Defining the invention before filing ia for software applications can be tricky, especially when the process is abstract. In many cases, the court has defined a product claim as reciting an abstract idea. For example, in Versata Dev. Group. v. SAP Am., Inc., 115 USPQ2 1681, the claim involved a new circuit design that implemented logic. The patent examiner must interpret this as a new and inventive concept and not as a specific implementation of an existing product.

Should you file a patent application?

The first step is to identify your invention’s scope. Many software patents are limited to one or two functionalities, so your invention must have specific features that meet the requirements to receive patent protection. For example, your invention should reduce the amount of computing resources needed to perform a specific task, but it must also be novel enough to qualify as a useful invention. Patent-eligible inventions often meet these criteria.

Often, new applicants focus on describing their software from the perspective of the end user. However, patent law requires a detailed description of software from the computer’s point of view. Thus, it’s important to describe your invention in terms of its overall logic and operation. A flow chart that describes the software’s logic and steps is crucial in filing a patent application. Once you’ve created a flow chart, you can write a patent application describing your invention.
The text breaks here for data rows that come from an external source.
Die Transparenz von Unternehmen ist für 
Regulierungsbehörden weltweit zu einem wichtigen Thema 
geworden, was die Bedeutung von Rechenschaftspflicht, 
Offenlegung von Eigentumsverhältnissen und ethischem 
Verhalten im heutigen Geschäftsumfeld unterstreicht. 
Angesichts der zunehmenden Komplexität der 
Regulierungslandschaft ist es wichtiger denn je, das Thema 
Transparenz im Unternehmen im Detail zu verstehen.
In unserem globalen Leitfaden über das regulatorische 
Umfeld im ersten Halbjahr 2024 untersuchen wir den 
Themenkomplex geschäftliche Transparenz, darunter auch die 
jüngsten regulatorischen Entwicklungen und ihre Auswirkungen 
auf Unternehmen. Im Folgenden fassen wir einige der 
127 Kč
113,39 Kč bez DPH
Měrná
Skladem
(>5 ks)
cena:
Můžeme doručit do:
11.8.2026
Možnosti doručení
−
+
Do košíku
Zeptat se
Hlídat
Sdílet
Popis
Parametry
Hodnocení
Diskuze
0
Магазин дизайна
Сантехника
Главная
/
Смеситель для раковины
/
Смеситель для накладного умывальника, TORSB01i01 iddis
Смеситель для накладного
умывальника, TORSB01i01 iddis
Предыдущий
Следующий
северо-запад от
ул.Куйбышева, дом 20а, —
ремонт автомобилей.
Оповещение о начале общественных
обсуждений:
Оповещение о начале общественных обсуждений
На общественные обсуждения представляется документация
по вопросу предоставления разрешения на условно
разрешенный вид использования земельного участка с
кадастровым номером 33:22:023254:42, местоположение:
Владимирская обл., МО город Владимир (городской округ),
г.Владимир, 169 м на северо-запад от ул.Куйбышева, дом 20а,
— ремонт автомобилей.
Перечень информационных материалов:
Another important step in patenting software is to know if others have already patented the same technology as yours. This step will help you determine if your invention is truly unique. Getting a patent is difficult and expensive, so if your software is similar to hundreds of other patents, you won’t get a broad patent protection. Additionally, patenting software can take a lot of time, so it’s important to research before pursuing it.

Another step in patenting software architecture is to find an attorney to assist you. A qualified attorney can guide you through the entire process. A qualified attorney is especially valuable when it comes to drafting a patent application, as it is hard to make changes after you’ve filed it. The lawyer will also be able to help you craft claims, which are important for patent-ability. If you find a qualified attorney, you will have less chance of your software being rejected by the USPTO.

The Alice case has changed the patenting process. Because of the Alice decision, software architecture can now qualify for a patent. The Alice case paved the way for software patents, but the Bilski v. Kappos case has resulted in many patents being invalidated because the USPTO didn’t research them well. If you are looking to protect your software, you should consider patenting it if it improves the way it works.